### Work order
Return the records below character for character.

Page segmentation data
..........
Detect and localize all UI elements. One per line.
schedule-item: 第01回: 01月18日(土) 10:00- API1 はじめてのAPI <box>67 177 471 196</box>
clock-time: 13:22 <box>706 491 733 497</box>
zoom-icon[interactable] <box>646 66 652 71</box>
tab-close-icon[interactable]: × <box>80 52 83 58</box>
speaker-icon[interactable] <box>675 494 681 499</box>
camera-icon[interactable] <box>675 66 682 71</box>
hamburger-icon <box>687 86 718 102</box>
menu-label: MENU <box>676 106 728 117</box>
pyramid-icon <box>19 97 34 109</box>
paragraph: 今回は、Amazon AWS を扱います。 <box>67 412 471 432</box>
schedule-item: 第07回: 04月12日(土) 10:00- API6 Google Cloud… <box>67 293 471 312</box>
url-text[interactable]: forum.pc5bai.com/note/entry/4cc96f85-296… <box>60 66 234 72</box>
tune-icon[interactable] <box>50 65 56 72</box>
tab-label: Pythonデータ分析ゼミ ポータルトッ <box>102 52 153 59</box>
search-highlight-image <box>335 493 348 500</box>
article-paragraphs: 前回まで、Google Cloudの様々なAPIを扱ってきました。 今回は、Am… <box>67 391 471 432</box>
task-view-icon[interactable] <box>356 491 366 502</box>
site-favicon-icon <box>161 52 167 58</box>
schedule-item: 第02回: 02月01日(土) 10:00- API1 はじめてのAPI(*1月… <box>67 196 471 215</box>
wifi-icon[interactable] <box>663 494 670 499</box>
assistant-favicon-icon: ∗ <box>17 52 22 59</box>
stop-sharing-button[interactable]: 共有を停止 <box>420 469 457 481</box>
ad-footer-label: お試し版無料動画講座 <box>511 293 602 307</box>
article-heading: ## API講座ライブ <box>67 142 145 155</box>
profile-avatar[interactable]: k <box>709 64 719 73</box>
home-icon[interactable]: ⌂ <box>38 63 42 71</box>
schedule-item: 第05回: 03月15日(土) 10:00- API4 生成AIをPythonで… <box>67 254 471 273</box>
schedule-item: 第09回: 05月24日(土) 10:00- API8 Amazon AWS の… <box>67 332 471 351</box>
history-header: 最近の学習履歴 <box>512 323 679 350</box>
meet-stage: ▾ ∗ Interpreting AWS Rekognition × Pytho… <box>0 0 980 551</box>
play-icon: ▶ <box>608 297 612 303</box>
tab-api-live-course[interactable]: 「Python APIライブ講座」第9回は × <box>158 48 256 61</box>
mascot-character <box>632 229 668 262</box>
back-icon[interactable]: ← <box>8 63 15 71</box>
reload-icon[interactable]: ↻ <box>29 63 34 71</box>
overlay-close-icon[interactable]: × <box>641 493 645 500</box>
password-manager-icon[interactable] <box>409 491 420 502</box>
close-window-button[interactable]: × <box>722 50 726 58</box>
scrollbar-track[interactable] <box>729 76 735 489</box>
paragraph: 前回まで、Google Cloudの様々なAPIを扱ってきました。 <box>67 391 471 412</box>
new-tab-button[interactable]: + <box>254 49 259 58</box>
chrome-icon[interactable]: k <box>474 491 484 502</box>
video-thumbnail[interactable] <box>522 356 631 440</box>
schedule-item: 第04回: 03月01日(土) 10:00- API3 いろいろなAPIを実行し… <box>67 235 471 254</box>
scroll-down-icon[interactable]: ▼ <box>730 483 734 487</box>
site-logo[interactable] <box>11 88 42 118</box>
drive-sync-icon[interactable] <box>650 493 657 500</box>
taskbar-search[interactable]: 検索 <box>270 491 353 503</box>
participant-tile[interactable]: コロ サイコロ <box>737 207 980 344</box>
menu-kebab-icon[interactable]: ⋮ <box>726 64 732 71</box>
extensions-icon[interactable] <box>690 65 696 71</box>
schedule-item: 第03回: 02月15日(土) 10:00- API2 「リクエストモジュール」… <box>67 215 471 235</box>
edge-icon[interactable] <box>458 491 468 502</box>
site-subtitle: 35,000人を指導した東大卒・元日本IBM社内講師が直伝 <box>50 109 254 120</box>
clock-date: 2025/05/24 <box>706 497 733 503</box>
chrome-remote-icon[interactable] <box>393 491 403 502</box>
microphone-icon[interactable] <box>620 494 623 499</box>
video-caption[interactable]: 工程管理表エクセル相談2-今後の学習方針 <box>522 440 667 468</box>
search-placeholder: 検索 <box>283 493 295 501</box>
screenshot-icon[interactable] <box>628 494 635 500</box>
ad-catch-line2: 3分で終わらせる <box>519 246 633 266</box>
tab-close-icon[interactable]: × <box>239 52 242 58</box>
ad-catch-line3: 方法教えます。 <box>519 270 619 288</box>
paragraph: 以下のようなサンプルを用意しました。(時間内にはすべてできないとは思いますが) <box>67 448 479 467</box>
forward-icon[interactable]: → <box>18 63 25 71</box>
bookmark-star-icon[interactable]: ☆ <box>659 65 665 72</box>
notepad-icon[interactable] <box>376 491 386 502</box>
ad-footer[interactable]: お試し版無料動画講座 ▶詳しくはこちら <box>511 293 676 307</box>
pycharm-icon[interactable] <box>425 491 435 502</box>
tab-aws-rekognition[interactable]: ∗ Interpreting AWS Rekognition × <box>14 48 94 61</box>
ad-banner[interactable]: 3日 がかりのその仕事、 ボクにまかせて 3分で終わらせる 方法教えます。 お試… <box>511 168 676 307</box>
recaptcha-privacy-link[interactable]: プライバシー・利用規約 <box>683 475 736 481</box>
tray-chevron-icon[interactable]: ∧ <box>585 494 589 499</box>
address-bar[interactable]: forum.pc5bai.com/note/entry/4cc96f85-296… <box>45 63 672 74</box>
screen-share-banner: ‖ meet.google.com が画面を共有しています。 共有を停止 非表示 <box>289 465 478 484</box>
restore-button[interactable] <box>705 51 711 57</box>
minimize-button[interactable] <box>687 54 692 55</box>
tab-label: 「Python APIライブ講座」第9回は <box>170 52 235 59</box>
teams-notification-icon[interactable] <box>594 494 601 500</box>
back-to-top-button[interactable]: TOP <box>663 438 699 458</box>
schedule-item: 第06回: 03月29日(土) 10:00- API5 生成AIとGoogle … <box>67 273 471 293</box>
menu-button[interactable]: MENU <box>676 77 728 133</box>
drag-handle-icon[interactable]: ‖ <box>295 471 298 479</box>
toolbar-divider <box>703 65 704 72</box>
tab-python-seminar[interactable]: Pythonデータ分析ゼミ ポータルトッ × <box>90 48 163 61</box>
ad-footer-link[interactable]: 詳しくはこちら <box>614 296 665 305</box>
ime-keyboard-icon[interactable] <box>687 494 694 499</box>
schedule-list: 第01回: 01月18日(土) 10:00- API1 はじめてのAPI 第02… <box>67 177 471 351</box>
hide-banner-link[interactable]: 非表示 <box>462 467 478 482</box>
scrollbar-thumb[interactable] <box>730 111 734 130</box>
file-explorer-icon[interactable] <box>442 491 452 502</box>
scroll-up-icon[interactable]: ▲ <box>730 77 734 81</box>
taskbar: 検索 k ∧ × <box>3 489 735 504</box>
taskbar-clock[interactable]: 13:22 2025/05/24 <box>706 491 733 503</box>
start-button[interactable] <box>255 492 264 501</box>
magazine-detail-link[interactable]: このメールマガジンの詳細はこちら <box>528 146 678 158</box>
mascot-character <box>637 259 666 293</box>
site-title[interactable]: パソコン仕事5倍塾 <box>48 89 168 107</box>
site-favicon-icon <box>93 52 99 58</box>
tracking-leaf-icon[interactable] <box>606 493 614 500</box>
..........
### Answer
Detect and localize all UI elements. One per line.
schedule-item: 第01回: 01月18日(土) 10:00- API1 はじめてのAPI <box>67 177 471 196</box>
clock-time: 13:22 <box>706 491 733 497</box>
zoom-icon[interactable] <box>646 66 652 71</box>
tab-close-icon[interactable]: × <box>80 52 83 58</box>
speaker-icon[interactable] <box>675 494 681 499</box>
camera-icon[interactable] <box>675 66 682 71</box>
hamburger-icon <box>687 86 718 102</box>
menu-label: MENU <box>676 106 728 117</box>
pyramid-icon <box>19 97 34 109</box>
paragraph: 今回は、Amazon AWS を扱います。 <box>67 412 471 432</box>
schedule-item: 第07回: 04月12日(土) 10:00- API6 Google Cloud… <box>67 293 471 312</box>
url-text[interactable]: forum.pc5bai.com/note/entry/4cc96f85-296… <box>60 66 234 72</box>
tune-icon[interactable] <box>50 65 56 72</box>
tab-label: Pythonデータ分析ゼミ ポータルトッ <box>102 52 153 59</box>
search-highlight-image <box>335 493 348 500</box>
article-paragraphs: 前回まで、Google Cloudの様々なAPIを扱ってきました。 今回は、Am… <box>67 391 471 432</box>
task-view-icon[interactable] <box>356 491 366 502</box>
site-favicon-icon <box>161 52 167 58</box>
schedule-item: 第02回: 02月01日(土) 10:00- API1 はじめてのAPI(*1月… <box>67 196 471 215</box>
wifi-icon[interactable] <box>663 494 670 499</box>
assistant-favicon-icon: ∗ <box>17 52 22 59</box>
stop-sharing-button[interactable]: 共有を停止 <box>420 469 457 481</box>
ad-footer-label: お試し版無料動画講座 <box>511 293 602 307</box>
article-heading: ## API講座ライブ <box>67 142 145 155</box>
profile-avatar[interactable]: k <box>709 64 719 73</box>
home-icon[interactable]: ⌂ <box>38 63 42 71</box>
schedule-item: 第05回: 03月15日(土) 10:00- API4 生成AIをPythonで… <box>67 254 471 273</box>
schedule-item: 第09回: 05月24日(土) 10:00- API8 Amazon AWS の… <box>67 332 471 351</box>
history-header: 最近の学習履歴 <box>512 323 679 350</box>
meet-stage: ▾ ∗ Interpreting AWS Rekognition × Pytho… <box>0 0 980 551</box>
play-icon: ▶ <box>608 297 612 303</box>
tab-api-live-course[interactable]: 「Python APIライブ講座」第9回は × <box>158 48 256 61</box>
mascot-character <box>632 229 668 262</box>
back-icon[interactable]: ← <box>8 63 15 71</box>
reload-icon[interactable]: ↻ <box>29 63 34 71</box>
overlay-close-icon[interactable]: × <box>641 493 645 500</box>
password-manager-icon[interactable] <box>409 491 420 502</box>
close-window-button[interactable]: × <box>722 50 726 58</box>
scrollbar-track[interactable] <box>729 76 735 489</box>
paragraph: 前回まで、Google Cloudの様々なAPIを扱ってきました。 <box>67 391 471 412</box>
new-tab-button[interactable]: + <box>254 49 259 58</box>
chrome-icon[interactable]: k <box>474 491 484 502</box>
video-thumbnail[interactable] <box>522 356 631 440</box>
schedule-item: 第04回: 03月01日(土) 10:00- API3 いろいろなAPIを実行し… <box>67 235 471 254</box>
scroll-down-icon[interactable]: ▼ <box>730 483 734 487</box>
site-logo[interactable] <box>11 88 42 118</box>
drive-sync-icon[interactable] <box>650 493 657 500</box>
taskbar-search[interactable]: 検索 <box>270 491 353 503</box>
participant-tile[interactable]: コロ サイコロ <box>737 207 980 344</box>
menu-kebab-icon[interactable]: ⋮ <box>726 64 732 71</box>
extensions-icon[interactable] <box>690 65 696 71</box>
schedule-item: 第03回: 02月15日(土) 10:00- API2 「リクエストモジュール」… <box>67 215 471 235</box>
edge-icon[interactable] <box>458 491 468 502</box>
site-subtitle: 35,000人を指導した東大卒・元日本IBM社内講師が直伝 <box>50 109 254 120</box>
clock-date: 2025/05/24 <box>706 497 733 503</box>
chrome-remote-icon[interactable] <box>393 491 403 502</box>
microphone-icon[interactable] <box>620 494 623 499</box>
video-caption[interactable]: 工程管理表エクセル相談2-今後の学習方針 <box>522 440 667 468</box>
search-placeholder: 検索 <box>283 493 295 501</box>
screenshot-icon[interactable] <box>628 494 635 500</box>
ad-catch-line2: 3分で終わらせる <box>519 246 633 266</box>
tab-close-icon[interactable]: × <box>239 52 242 58</box>
ad-catch-line3: 方法教えます。 <box>519 270 619 288</box>
paragraph: 以下のようなサンプルを用意しました。(時間内にはすべてできないとは思いますが) <box>67 448 479 467</box>
forward-icon[interactable]: → <box>18 63 25 71</box>
bookmark-star-icon[interactable]: ☆ <box>659 65 665 72</box>
notepad-icon[interactable] <box>376 491 386 502</box>
ad-footer[interactable]: お試し版無料動画講座 ▶詳しくはこちら <box>511 293 676 307</box>
pycharm-icon[interactable] <box>425 491 435 502</box>
tab-aws-rekognition[interactable]: ∗ Interpreting AWS Rekognition × <box>14 48 94 61</box>
ad-banner[interactable]: 3日 がかりのその仕事、 ボクにまかせて 3分で終わらせる 方法教えます。 お試… <box>511 168 676 307</box>
recaptcha-privacy-link[interactable]: プライバシー・利用規約 <box>683 475 736 481</box>
tray-chevron-icon[interactable]: ∧ <box>585 494 589 499</box>
address-bar[interactable]: forum.pc5bai.com/note/entry/4cc96f85-296… <box>45 63 672 74</box>
screen-share-banner: ‖ meet.google.com が画面を共有しています。 共有を停止 非表示 <box>289 465 478 484</box>
restore-button[interactable] <box>705 51 711 57</box>
minimize-button[interactable] <box>687 54 692 55</box>
tab-label: 「Python APIライブ講座」第9回は <box>170 52 235 59</box>
teams-notification-icon[interactable] <box>594 494 601 500</box>
back-to-top-button[interactable]: TOP <box>663 438 699 458</box>
schedule-item: 第06回: 03月29日(土) 10:00- API5 生成AIとGoogle … <box>67 273 471 293</box>
menu-button[interactable]: MENU <box>676 77 728 133</box>
drag-handle-icon[interactable]: ‖ <box>295 471 298 479</box>
toolbar-divider <box>703 65 704 72</box>
tab-python-seminar[interactable]: Pythonデータ分析ゼミ ポータルトッ × <box>90 48 163 61</box>
ad-footer-link[interactable]: 詳しくはこちら <box>614 296 665 305</box>
ime-keyboard-icon[interactable] <box>687 494 694 499</box>
schedule-list: 第01回: 01月18日(土) 10:00- API1 はじめてのAPI 第02… <box>67 177 471 351</box>
hide-banner-link[interactable]: 非表示 <box>462 467 478 482</box>
scrollbar-thumb[interactable] <box>730 111 734 130</box>
file-explorer-icon[interactable] <box>442 491 452 502</box>
scroll-up-icon[interactable]: ▲ <box>730 77 734 81</box>
taskbar: 検索 k ∧ × <box>3 489 735 504</box>
taskbar-clock[interactable]: 13:22 2025/05/24 <box>706 491 733 503</box>
start-button[interactable] <box>255 492 264 501</box>
magazine-detail-link[interactable]: このメールマガジンの詳細はこちら <box>528 146 678 158</box>
mascot-character <box>637 259 666 293</box>
site-title[interactable]: パソコン仕事5倍塾 <box>48 89 168 107</box>
site-favicon-icon <box>93 52 99 58</box>
tracking-leaf-icon[interactable] <box>606 493 614 500</box>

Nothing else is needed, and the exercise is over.